Try it :: Scan the records that follow, and whenever a line has the word "richiesto", copy it.

Input ::
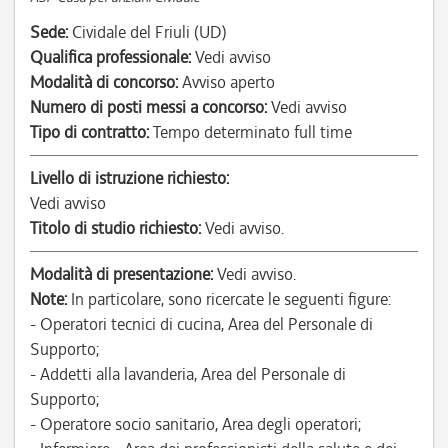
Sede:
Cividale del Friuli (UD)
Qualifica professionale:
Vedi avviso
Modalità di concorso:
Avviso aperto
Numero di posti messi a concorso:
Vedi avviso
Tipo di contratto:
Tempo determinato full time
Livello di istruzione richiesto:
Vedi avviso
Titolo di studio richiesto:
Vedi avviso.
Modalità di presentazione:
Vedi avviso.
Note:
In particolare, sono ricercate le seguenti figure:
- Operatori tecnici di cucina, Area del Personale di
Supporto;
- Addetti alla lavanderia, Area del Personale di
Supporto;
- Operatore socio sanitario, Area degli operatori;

---

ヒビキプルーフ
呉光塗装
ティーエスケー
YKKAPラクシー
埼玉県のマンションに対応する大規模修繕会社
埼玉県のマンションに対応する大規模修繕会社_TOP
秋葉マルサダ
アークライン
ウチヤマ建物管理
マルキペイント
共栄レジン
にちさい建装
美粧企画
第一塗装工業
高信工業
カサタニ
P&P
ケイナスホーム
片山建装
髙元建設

Response to the task ::
Livello di istruzione richiesto:
Titolo di studio richiesto:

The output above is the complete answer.